ABOUT THIS EXERCISE:
Nothing should appear in the answer except the lines from the one containing "Saat vapautta työn tekemiseen ja pääset" through the end of the records below, written out exactly.

MATERIAL FOR THIS EXERCISE:
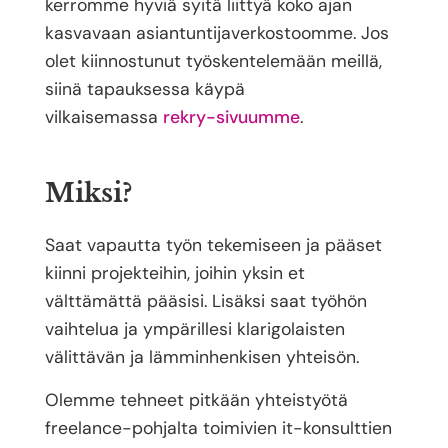
kerromme hyviä syitä liittyä koko ajan
kasvavaan asiantuntijaverkostoomme. Jos
olet kiinnostunut työskentelemään meillä,
siinä tapauksessa käypä
vilkaisemassa
rekry-sivuumme
.
Miksi?
Saat vapautta työn tekemiseen ja pääset
kiinni projekteihin, joihin yksin et
välttämättä pääsisi. Lisäksi saat työhön
vaihtelua ja ympärillesi klarigolaisten
välittävän ja lämminhenkisen yhteisön.
Olemme tehneet pitkään yhteistyötä
freelance-pohjalta toimivien it-konsulttien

ANSWER BELOW:
Saat vapautta työn tekemiseen ja pääset
kiinni projekteihin, joihin yksin et
välttämättä pääsisi. Lisäksi saat työhön
vaihtelua ja ympärillesi klarigolaisten
välittävän ja lämminhenkisen yhteisön.
Olemme tehneet pitkään yhteistyötä
freelance-pohjalta toimivien it-konsulttien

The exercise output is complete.